Build a Goodreads Clone with Spring Boot and Astra DB — Part 3

Want to learn how to build a quick and simple Spring Boot application that is highly available, easily scalable, and can handle millions and millions of data records? In part three of this blog series, we learn how to create an Apache Cassandra® data model that ensures speed and reliability from our Spring Boot application. To understand more about the design of this application, check out part one and part two.

The Code With Me — Better Reads series from Java Brains focuses on building a clone of the popular website, Goodreads.com, which can handle large amounts of data. In this blog post, we dive into the world of Cassandra Data Modeling. You will understand what factors to consider when modeling schemas for Cassandra, and discover ways to denormalize data to optimize for efficient reads at scale.

Data model

Let’s start with figuring out what our most commonly-used queries will be.
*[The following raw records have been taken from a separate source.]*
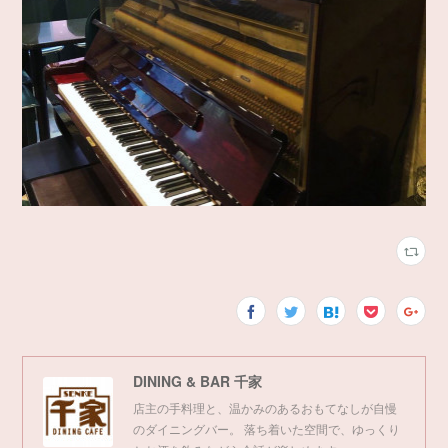
DINING & BAR 千家
店主の手料理と、温かみのあるおもてなしが自慢
のダイニングバー。 落ち着いた空間で、ゆっくり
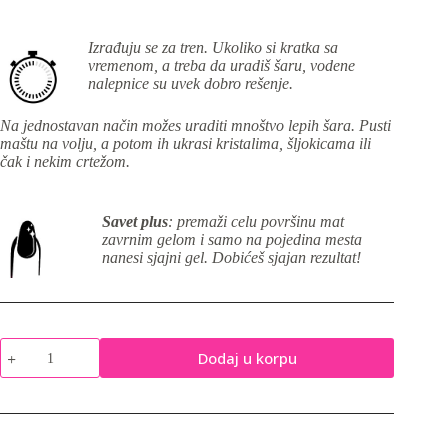
Izrađuju se za tren. Ukoliko si kratka sa
vremenom, a treba da uradiš šaru, vodene
nalepnice su uvek dobro rešenje.
Na jednostavan način možes uraditi mnoštvo lepih šara. Pusti
maštu na volju, a potom ih ukrasi kristalima, šljokicama ili
čak i nekim crtežom.
Savet plus
: premaži celu površinu mat
zavrnim gelom i samo na pojedina mesta
nanesi sjajni gel. Dobićeš sjajan rezultat!
Vodene
Dodaj u korpu
nalepnice
za
nokte
-
A1146
količina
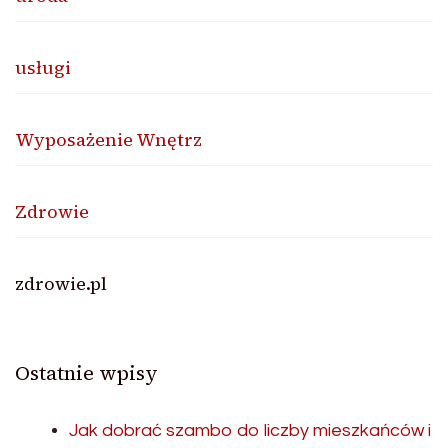
usługi
Wyposażenie Wnętrz
Zdrowie
zdrowie.pl
Ostatnie wpisy
Jak dobrać szambo do liczby mieszkańców i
We will create an ER diagram with some of our main entities for this application: Book, Author, User, User-Book

The Book Entity: has the properties name, description, cover, id, and date.

Figure 1. The Book entity.

The Author Entity: has the properties id, name, and image.

Figure 2. The Author entity.

Between the two there is a many-to-many relationship. A book can have multiple authors, and an author can write multiple books.

Figure 3. A many-to-many relation between the Book and Author entities.

The User Entity (as in the person who has logged in): has the properties id and name. A user can read (or has read) multiple books, and a book can be read by multiple users. This is a many-to-many relationship.

Figure 4. A many-to-many relation between the Book and User entities.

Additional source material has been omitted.